How to update(or delete/insert) spark data in hive table

hhkim · September 14, 2022, 8:18am

Hello.

I was wondering if I can update spark data in hive table.
I can’t use spark to table node because a data size is too large.
So I want to update spark data directly in hive table, but I don’t know how.
Please let me know if there is a way to update directly.

Thanks,
hhkim

mlauber71 · September 15, 2022, 3:51pm

@hhkim first you might want to familiarise yourself with the workings of Spark and what a data frame / RDD is (Spark SQL and DataFrames - Spark 3.3.0 Documentation). Typically they only exist during execution (Being Lazy is Useful — Lazy Evaluation in Spark | by Lakshay Arora | Analytics Vidhya | Medium). And you might have to store them to the (HDFS or other) file system in order to keep them. One intermediate way to do that is persist and un-persist but that might only be useful if you stay within a certain Spark task you are doing. Typically the RDDs cannot be changed but a new one would be created for every manipulation - and if the system runs thru and you would not persist they would only exist with data as long as they are needed (An overview of KNIME based functions to access big data systems - use it on your own big data system (including PySpark) – KNIME Hub).

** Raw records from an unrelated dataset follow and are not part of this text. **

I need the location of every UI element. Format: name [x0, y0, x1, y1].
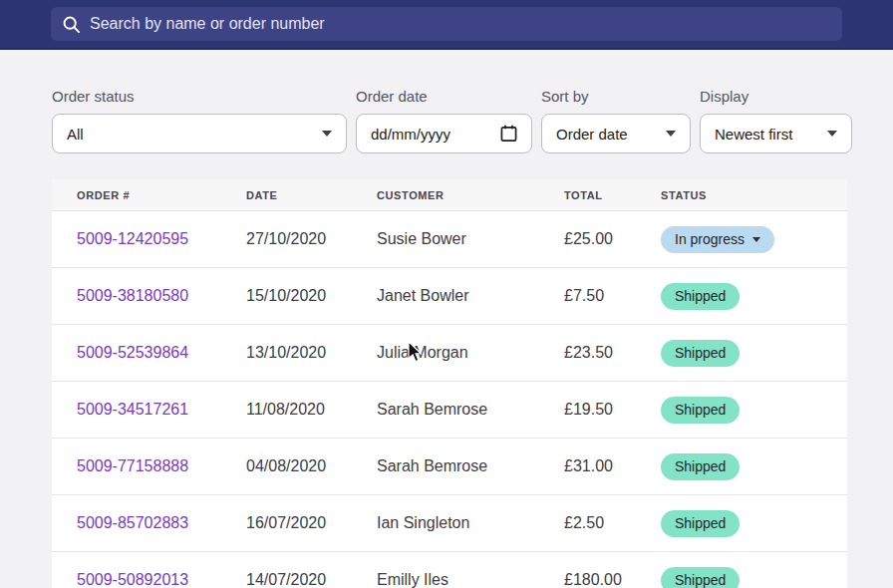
order-date: 04/08/2020: [246, 457, 377, 475]
status-label: Shipped: [675, 345, 726, 361]
column-header-date: DATE: [246, 189, 377, 201]
filter-order-status: Order status All: [52, 88, 347, 153]
status-badge: Shipped: [661, 453, 740, 480]
filter-label: Order date: [356, 88, 532, 105]
sort-by-select[interactable]: Order date: [541, 114, 691, 153]
chevron-down-icon: [322, 131, 332, 137]
filter-label: Display: [700, 88, 852, 105]
chevron-down-icon: [752, 237, 760, 242]
order-link[interactable]: 5009-12420595: [77, 230, 246, 248]
order-date: 16/07/2020: [246, 514, 377, 532]
sort-by-value: Order date: [556, 126, 628, 143]
customer-name: Sarah Bemrose: [377, 401, 564, 419]
filter-label: Sort by: [541, 88, 691, 105]
customer-name: Emilly Iles: [377, 571, 564, 588]
table-row: 5009-8570288316/07/2020Ian Singleton£2.5…: [52, 495, 847, 552]
status-select[interactable]: In progress: [661, 226, 774, 253]
status-badge: Shipped: [661, 510, 740, 537]
app-header: [0, 0, 893, 50]
order-total: £2.50: [564, 514, 661, 532]
order-link[interactable]: 5009-50892013: [77, 571, 246, 588]
order-total: £25.00: [564, 230, 661, 248]
filter-display: Display Newest first: [700, 88, 852, 153]
status-label: Shipped: [675, 458, 726, 474]
order-status-select[interactable]: All: [52, 114, 347, 153]
table-row: 5009-1242059527/10/2020Susie Bower£25.00…: [52, 211, 847, 268]
status-label: Shipped: [675, 288, 726, 304]
order-total: £7.50: [564, 287, 661, 305]
order-link[interactable]: 5009-77158888: [77, 457, 246, 475]
status-label: Shipped: [675, 572, 726, 588]
table-row: 5009-5253986413/10/2020Julia Morgan£23.5…: [52, 325, 847, 382]
status-badge: Shipped: [661, 340, 740, 367]
display-select[interactable]: Newest first: [700, 114, 852, 153]
status-label: Shipped: [675, 515, 726, 531]
order-link[interactable]: 5009-85702883: [77, 514, 246, 532]
table-row: 5009-3451726111/08/2020Sarah Bemrose£19.…: [52, 382, 847, 439]
order-total: £180.00: [564, 571, 661, 588]
customer-name: Julia Morgan: [377, 344, 564, 362]
customer-name: Janet Bowler: [377, 287, 564, 305]
table-body: 5009-1242059527/10/2020Susie Bower£25.00…: [52, 211, 847, 588]
order-link[interactable]: 5009-38180580: [77, 287, 246, 305]
order-date: 13/10/2020: [246, 344, 377, 362]
column-header-order: ORDER #: [77, 189, 246, 201]
order-status-value: All: [67, 126, 84, 143]
column-header-status: STATUS: [661, 189, 847, 201]
calendar-icon[interactable]: [500, 125, 517, 143]
table-row: 5009-3818058015/10/2020Janet Bowler£7.50…: [52, 268, 847, 325]
status-badge: Shipped: [661, 283, 740, 310]
search-box[interactable]: [51, 7, 842, 41]
order-date: 27/10/2020: [246, 230, 377, 248]
order-total: £19.50: [564, 401, 661, 419]
order-date-input[interactable]: dd/mm/yyyy: [356, 114, 532, 153]
filters-bar: Order status All Order date dd/mm/yyyy S…: [52, 88, 893, 153]
chevron-down-icon: [827, 131, 837, 137]
table-row: 5009-7715888804/08/2020Sarah Bemrose£31.…: [52, 439, 847, 495]
order-total: £31.00: [564, 457, 661, 475]
column-header-total: TOTAL: [564, 189, 661, 201]
filter-order-date: Order date dd/mm/yyyy: [356, 88, 532, 153]
status-badge: Shipped: [661, 397, 740, 424]
order-link[interactable]: 5009-34517261: [77, 401, 246, 419]
column-header-customer: CUSTOMER: [377, 189, 564, 201]
filter-label: Order status: [52, 88, 347, 105]
status-badge: Shipped: [661, 567, 740, 588]
status-label: Shipped: [675, 402, 726, 418]
order-date: 15/10/2020: [246, 287, 377, 305]
order-date-value: dd/mm/yyyy: [371, 126, 450, 143]
chevron-down-icon: [666, 131, 676, 137]
search-input[interactable]: [90, 15, 831, 33]
filter-sort-by: Sort by Order date: [541, 88, 691, 153]
status-label: In progress: [675, 231, 744, 247]
order-date: 14/07/2020: [246, 571, 377, 588]
table-row: 5009-5089201314/07/2020Emilly Iles£180.0…: [52, 552, 847, 588]
display-value: Newest first: [715, 126, 792, 143]
search-icon: [62, 15, 81, 34]
customer-name: Ian Singleton: [377, 514, 564, 532]
order-total: £23.50: [564, 344, 661, 362]
customer-name: Sarah Bemrose: [377, 457, 564, 475]
table-header-row: ORDER # DATE CUSTOMER TOTAL STATUS: [52, 179, 847, 211]
order-link[interactable]: 5009-52539864: [77, 344, 246, 362]
customer-name: Susie Bower: [377, 230, 564, 248]
orders-table: ORDER # DATE CUSTOMER TOTAL STATUS 5009-…: [52, 179, 847, 588]
order-date: 11/08/2020: [246, 401, 377, 419]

With the help of KNIME nodes you can execute various Spark tasks (KNIME Extension for Apache Spark | KNIME) including SparkSQL and later store the result on the Big Data system as a hive file. What format that has is another debate, external table, ORC … and (you might have guessed it … depends on the version of hive (and Cloudera or whatever system you are using) (Load and Write Data into Hive Corporate DB - #4 by mlauber71):

So your task might involve some planning and you might want to decide where you want the task to be executed. This very much will depend on the performance you can allocate on the cluster and the nature of your task. Depending on your settings Hive or Spark (Create Spark Context (Livy) – KNIME Hub) might be configured to allocate resources dynamically in oder to fulfill the task (if the admin would let you).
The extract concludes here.